_EXERCISE OBJECTIVE_. Restate every record word for word, without the pictures.

╭─ PROVIDED MATERIAL

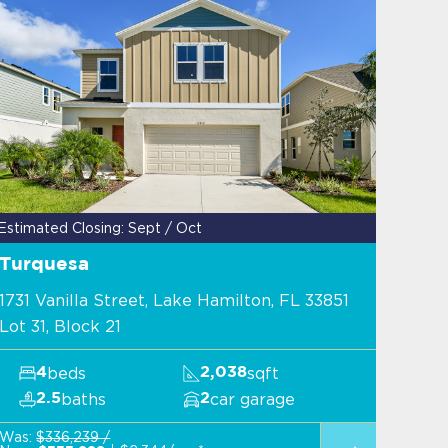
Estimated Closing: Sept / Oct
Turquesa
1731 Vanilla Street, Lake Hamilton, FL 33851
Lot 31, Block 21
beds
sqft
4
2,038
baths
car garage
2.5
2
Was:
$336,239 /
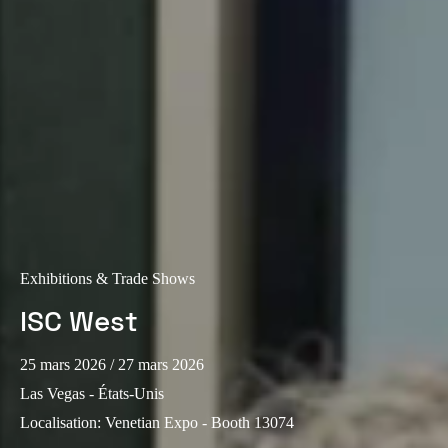
Portugal
Português
Italy
Italiano
Russia
Russian
Poland
Polski
Exhibitions & Trade Shows
ISC West
Czech Republic
Čeština
25 mars 2026
/ 27 mars 2026
Las Vegas - États-Unis
Denmark
Localisation
:
Venetian Expo - Booth 13074
Danskere
English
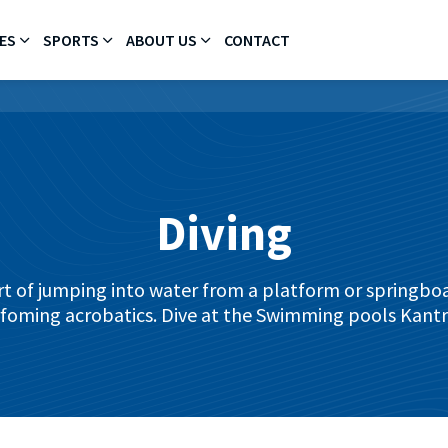
ES
SPORTS
ABOUT US
CONTACT
Diving
ort of jumping into water from a platform or springboa
foming acrobatics. Dive at the Swimming pools Kantr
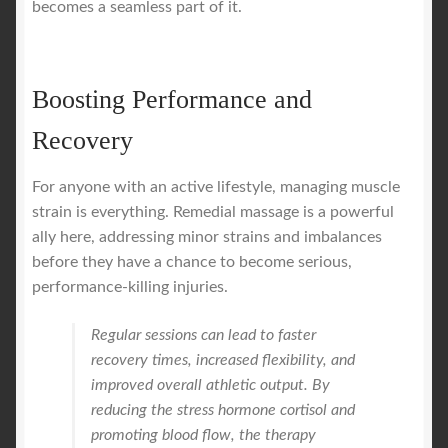
becomes a seamless part of it.
Boosting Performance and
Recovery
For anyone with an active lifestyle, managing muscle
strain is everything. Remedial massage is a powerful
ally here, addressing minor strains and imbalances
before they have a chance to become serious,
performance-killing injuries.
Regular sessions can lead to faster
recovery times, increased flexibility, and
improved overall athletic output. By
reducing the stress hormone cortisol and
promoting blood flow, the therapy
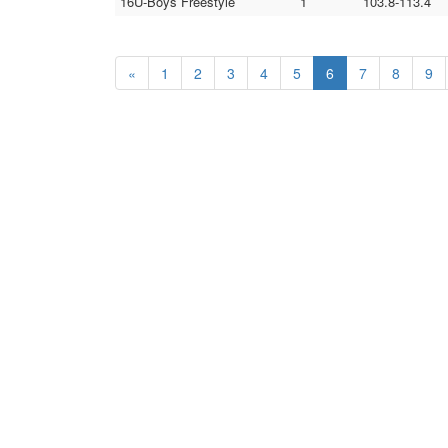
16U-Boys Freestyle
1
103.8-113.4
«
1
2
3
4
5
6
7
8
9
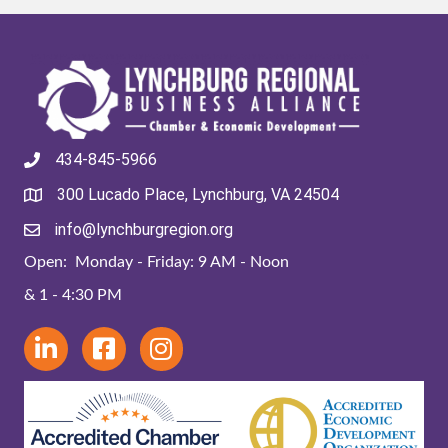
434-845-5966
300 Lucado Place, Lynchburg, VA 24504
info@lynchburgregion.org
Open: Monday - Friday: 9 AM - Noon
& 1 - 4:30 PM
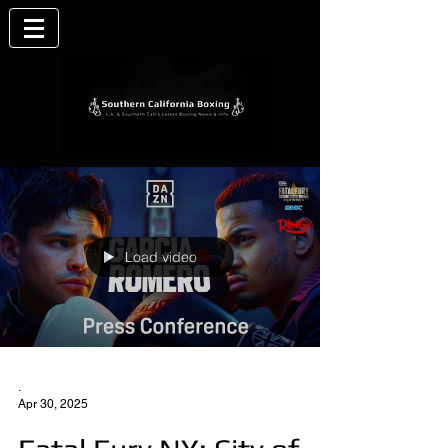
Load video
.
Apr 30, 2025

╰─

_ANSWER TO THIS EXERCISE_.
Estimated Closing: Sept / Oct
Turquesa
1731 Vanilla Street, Lake Hamilton, FL 33851
Lot 31, Block 21
beds
sqft
4
2,038
baths
car garage
2.5
2
Was:
$336,239 /
Portugal
Português
Italy
Italiano
Russia
Russian
Poland
Polski
Exhibitions & Trade Shows
ISC West
Czech Republic
Čeština
25 mars 2026
/ 27 mars 2026
Las Vegas - États-Unis
Denmark
Localisation
:
Venetian Expo - Booth 13074
Danskere
English
ES
SPORTS
ABOUT US
CONTACT
Diving
ort of jumping into water from a platform or springboa
foming acrobatics. Dive at the Swimming pools Kantr
becomes a seamless part of it.
Boosting Performance and
Recovery
For anyone with an active lifestyle, managing muscle
strain is everything. Remedial massage is a powerful
ally here, addressing minor strains and imbalances
before they have a chance to become serious,
performance-killing injuries.
Regular sessions can lead to faster
recovery times, increased flexibility, and
improved overall athletic output. By
reducing the stress hormone cortisol and
promoting blood flow, the therapy
16U-Boys Freestyle
1
103.8-113.4
«
1
2
3
4
5
6
7
8
9
434-845-5966
300 Lucado Place, Lynchburg, VA 24504
info@lynchburgregion.org
Open: Monday - Friday: 9 AM - Noon
& 1 - 4:30 PM
Load video
.
Apr 30, 2025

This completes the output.